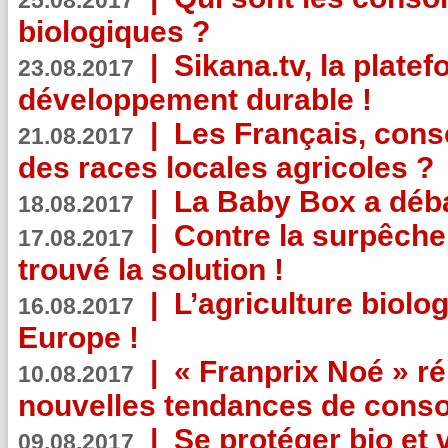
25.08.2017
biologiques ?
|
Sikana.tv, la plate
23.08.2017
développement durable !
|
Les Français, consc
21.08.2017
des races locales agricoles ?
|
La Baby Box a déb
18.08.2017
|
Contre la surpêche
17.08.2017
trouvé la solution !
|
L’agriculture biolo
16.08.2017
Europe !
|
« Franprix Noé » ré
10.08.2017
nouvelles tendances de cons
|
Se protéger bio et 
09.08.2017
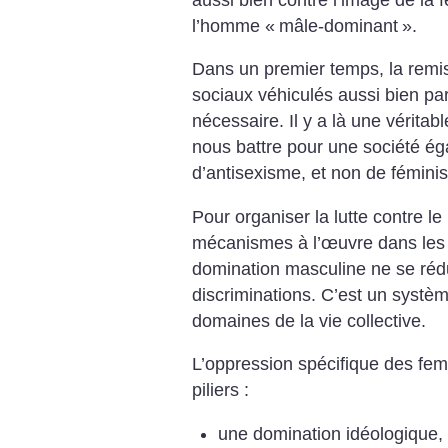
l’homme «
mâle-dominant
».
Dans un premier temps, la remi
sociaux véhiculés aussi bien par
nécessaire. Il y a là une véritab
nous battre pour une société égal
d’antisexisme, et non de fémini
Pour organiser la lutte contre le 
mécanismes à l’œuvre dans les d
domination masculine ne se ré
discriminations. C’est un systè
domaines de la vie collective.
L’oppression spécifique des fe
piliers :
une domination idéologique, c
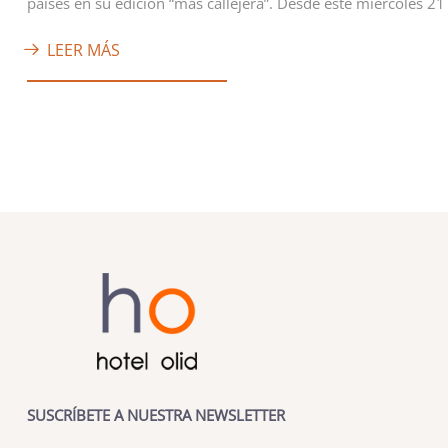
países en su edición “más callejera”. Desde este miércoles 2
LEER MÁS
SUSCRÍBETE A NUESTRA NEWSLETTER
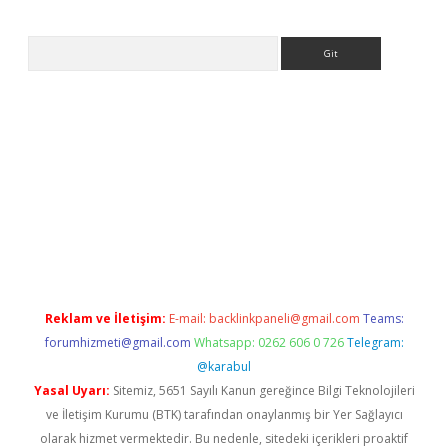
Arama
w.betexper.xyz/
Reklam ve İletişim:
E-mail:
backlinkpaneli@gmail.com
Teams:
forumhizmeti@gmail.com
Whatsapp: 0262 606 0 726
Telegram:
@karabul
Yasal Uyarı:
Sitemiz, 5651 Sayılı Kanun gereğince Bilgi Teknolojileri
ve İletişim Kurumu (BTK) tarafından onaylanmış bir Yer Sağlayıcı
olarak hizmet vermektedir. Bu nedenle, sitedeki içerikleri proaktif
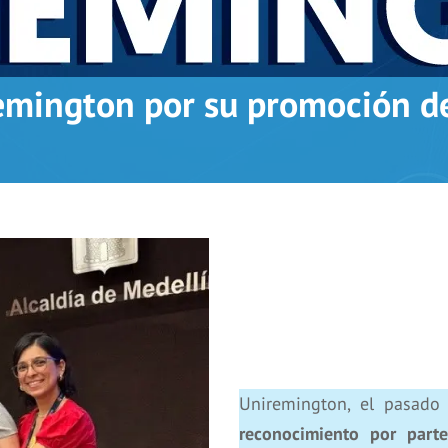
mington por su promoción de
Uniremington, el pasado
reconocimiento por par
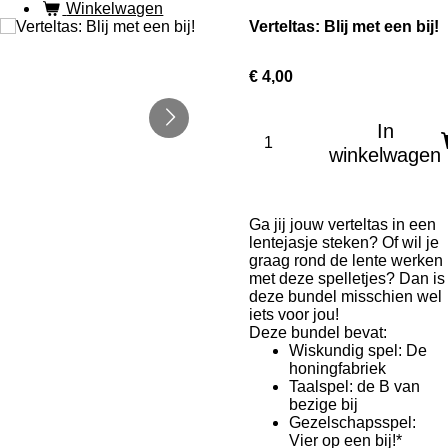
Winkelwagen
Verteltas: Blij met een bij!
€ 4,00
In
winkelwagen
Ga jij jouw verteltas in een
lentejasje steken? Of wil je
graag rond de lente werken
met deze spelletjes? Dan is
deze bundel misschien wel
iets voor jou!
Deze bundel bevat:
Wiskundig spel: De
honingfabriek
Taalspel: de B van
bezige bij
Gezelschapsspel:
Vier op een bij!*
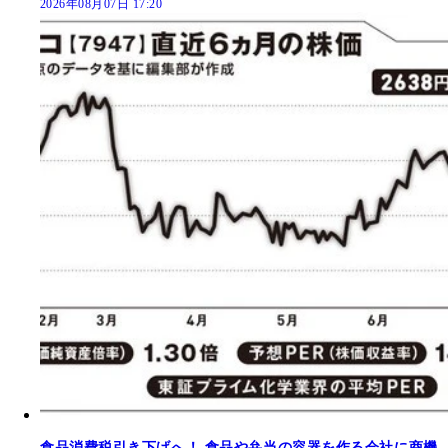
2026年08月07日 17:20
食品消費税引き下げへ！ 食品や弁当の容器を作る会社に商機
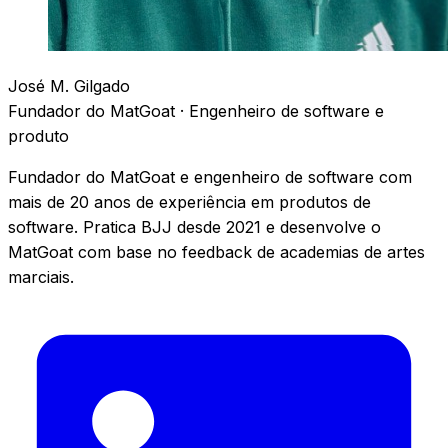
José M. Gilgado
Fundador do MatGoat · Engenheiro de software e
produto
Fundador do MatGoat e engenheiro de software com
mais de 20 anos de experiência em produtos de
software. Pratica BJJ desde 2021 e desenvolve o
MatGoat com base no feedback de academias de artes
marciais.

Task instructions: Scan the records above for the string "Fundador", then select every line that holds it.

Result:
Fundador do MatGoat · Engenheiro de software e
Fundador do MatGoat e engenheiro de software com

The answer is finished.